两人累得几乎虚脱,把水桶小心翼翼地放在院中。
看着那不足小半缸、浑浊不堪的泥水,桂花发愁地说:“这咋吃啊……”
“沉淀一下,烧开了能吃。”胡大柱经验老到,“先紧着人吃和喂鸡。洗澡……怕是够呛了。”
但昨晚大风沙,大人孩子都是一身一脸的土,不洗根本没法睡。桂花看着那点宝贵的水,咬了咬牙:“洗!必须洗!不然娃受不了。
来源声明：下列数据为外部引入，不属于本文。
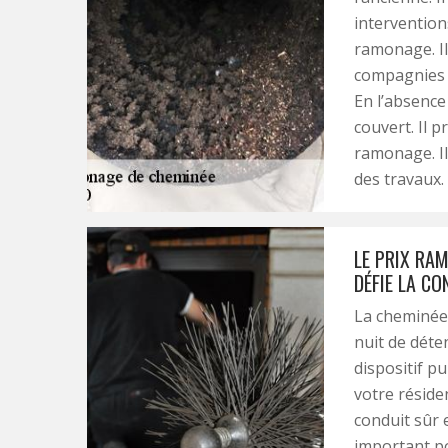
interventions
ramonage. Il
compagnies d
En l’absence 
couvert. Il 
ramonage. Il
des travaux.
LE PRIX RA
DÉFIE LA C
La cheminée 
nuit de déte
dispositif p
votre réside
conduit sûr 
important po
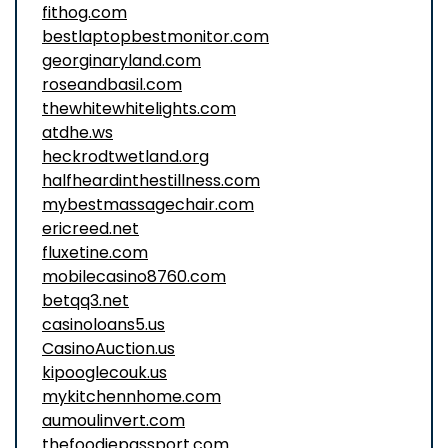
fithog.com
bestlaptopbestmonitor.com
georginaryland.com
roseandbasil.com
thewhitewhitelights.com
atdhe.ws
heckrodtwetland.org
halfheardinthestillness.com
mybestmassagechair.com
ericreed.net
fluxetine.com
mobilecasino8760.com
betqq3.net
casinoloans5.us
CasinoAuction.us
kipooglecouk.us
mykitchennhome.com
aumoulinvert.com
thefoodiepassport.com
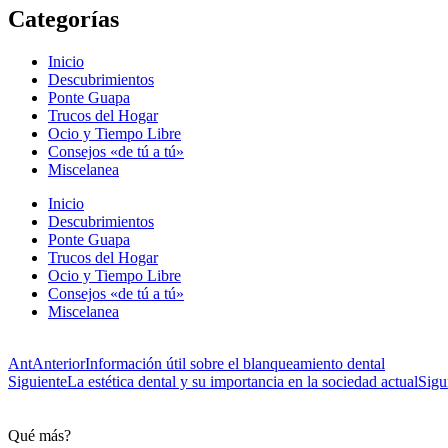
Categorías
Inicio
Descubrimientos
Ponte Guapa
Trucos del Hogar
Ocio y Tiempo Libre
Consejos «de tú a tú»
Miscelanea
Inicio
Descubrimientos
Ponte Guapa
Trucos del Hogar
Ocio y Tiempo Libre
Consejos «de tú a tú»
Miscelanea
Ant
Anterior
Información útil sobre el blanqueamiento dental
Siguiente
La estética dental y su importancia en la sociedad actual
Sigu
Qué más?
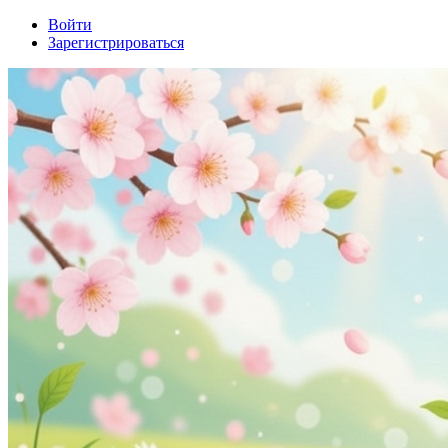
Войти
Зарегистрироваться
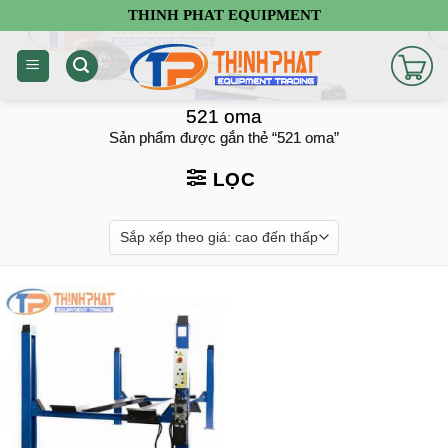
Chuyển
THINH PHAT EQUIPMENT
đến
nội
dung
521 oma
Sản phẩm được gắn thẻ “521 oma”
LỌC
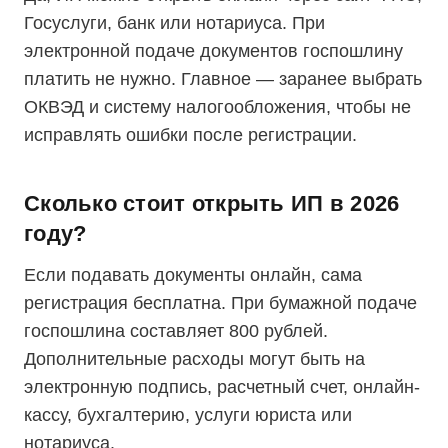
Госуслуги, банк или нотариуса. При
электронной подаче документов госпошлину
платить не нужно. Главное — заранее выбрать
ОКВЭД и систему налогообложения, чтобы не
исправлять ошибки после регистрации.
Сколько стоит открыть ИП в 2026
году?
Если подавать документы онлайн, сама
регистрация бесплатна. При бумажной подаче
госпошлина составляет 800 рублей.
Дополнительные расходы могут быть на
электронную подпись, расчетный счет, онлайн-
кассу, бухгалтерию, услуги юриста или
нотариуса.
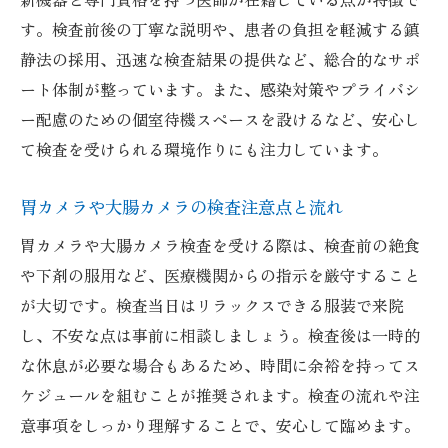
す。検査前後の丁寧な説明や、患者の負担を軽減する鎮
静法の採用、迅速な検査結果の提供など、総合的なサポ
ート体制が整っています。また、感染対策やプライバシ
ー配慮のための個室待機スペースを設けるなど、安心し
て検査を受けられる環境作りにも注力しています。
胃カメラや大腸カメラの検査注意点と流れ
胃カメラや大腸カメラ検査を受ける際は、検査前の絶食
や下剤の服用など、医療機関からの指示を厳守すること
が大切です。検査当日はリラックスできる服装で来院
し、不安な点は事前に相談しましょう。検査後は一時的
な休息が必要な場合もあるため、時間に余裕を持ってス
ケジュールを組むことが推奨されます。検査の流れや注
意事項をしっかり理解することで、安心して臨めます。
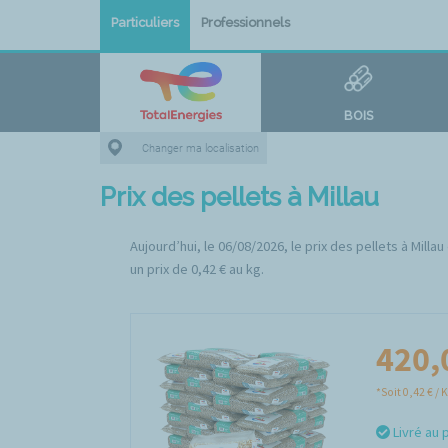
Particuliers
Professionnels
BOIS
Changer ma localisation
Prix des pellets à Millau
Aujourd’hui, le 06/08/2026, le prix des pellets à Mill
un prix de 0,42 € au kg.
420,
*Soit 0,42 € / 
Livré au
”
她先用瓢把上面稍微清一点的水舀到一个瓦罐里沉淀,准备做饭和饮用。
剩下的浑水,她也舍不得浪费,用纱布简单过滤了一下,倒进大锅里烧热。
晚上,窑洞里点起了油灯。
桂花先给铁蛋洗。
小娃娃坐在破木盆里,热水一浇,舒服得咯咯直笑。
洗下来的水都是浑浊的黄土色。
给铁蛋洗完,桂花又用这盆水给招娣擦洗了一遍。
水已经更浑了。
接着,她让公公洗。
胡大柱死活不肯:“我个大老爷们,用毛巾擦把脸就行,这水留着你们娘仨明天再用!”
“爹!您也一身土,不洗咋睡觉?这水用完还能浇菜畦呢!”桂花不由分说,把热水兑好,“快洗吧,不然水凉了。”
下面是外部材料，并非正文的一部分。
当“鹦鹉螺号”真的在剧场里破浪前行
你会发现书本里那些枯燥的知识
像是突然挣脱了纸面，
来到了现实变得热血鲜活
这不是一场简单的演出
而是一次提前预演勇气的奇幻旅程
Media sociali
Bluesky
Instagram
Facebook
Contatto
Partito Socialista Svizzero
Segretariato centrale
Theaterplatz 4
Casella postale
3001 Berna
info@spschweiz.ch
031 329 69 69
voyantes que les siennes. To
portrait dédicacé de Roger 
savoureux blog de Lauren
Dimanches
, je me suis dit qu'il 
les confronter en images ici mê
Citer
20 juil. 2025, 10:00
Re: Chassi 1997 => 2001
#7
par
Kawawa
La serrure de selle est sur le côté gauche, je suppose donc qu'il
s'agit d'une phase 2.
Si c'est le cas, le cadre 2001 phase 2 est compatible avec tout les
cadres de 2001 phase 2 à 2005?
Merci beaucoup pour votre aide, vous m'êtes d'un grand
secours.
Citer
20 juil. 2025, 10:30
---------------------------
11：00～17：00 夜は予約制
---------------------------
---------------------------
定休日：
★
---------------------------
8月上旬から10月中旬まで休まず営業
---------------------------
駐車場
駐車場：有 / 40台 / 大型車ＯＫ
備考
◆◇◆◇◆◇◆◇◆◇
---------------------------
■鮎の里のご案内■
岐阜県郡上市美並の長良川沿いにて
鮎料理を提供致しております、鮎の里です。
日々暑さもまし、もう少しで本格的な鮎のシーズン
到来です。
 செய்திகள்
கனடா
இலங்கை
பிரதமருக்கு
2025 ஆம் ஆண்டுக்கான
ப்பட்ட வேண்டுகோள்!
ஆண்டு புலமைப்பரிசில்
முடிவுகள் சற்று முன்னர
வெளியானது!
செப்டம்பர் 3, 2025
胡大柱拗不过,只好脱咣了衣服,就着那盆已经发浑的水,快速地擦洗了一下身子。
水虽然浑浊,但热乎乎地流过皮肤,还是带走了一天的疲惫和沙尘,带来一丝难得的清爽。
李桂花则用新烧开的水在窑洞里也脱咣洗了一遍。
当时,公公也在场。
只是胡大柱把身子转了过去,没有去看。
洗完的水,她也没倒,仔细地浇在了院角那几棵奄奄一息的南瓜苗根部。
这一晚,虽然每个人用的都是别人洗过的、浑浊的水,但身体清爽了,躺在炕上,感觉呼吸都顺畅了许多。
油灯下,桂花看着那几乎见了底的水缸,发愁地说:“爹,这水……顶多够明天吃用的。后天咋办?”
胡大柱望着窗外漆黑的夜空,沉默良久,重重地磕了磕烟袋锅:“等不了了。明天,我就去镇上!买塑料布!这水窖,必须尽快弄好!哪怕只能存一场雨的水,也是救命的!”
对水的极度渴望,像鞭子一样抽打着他们。
夜深了。
李桂花和两个娃躺在炕上一起,公公也躺在旁边,入睡了。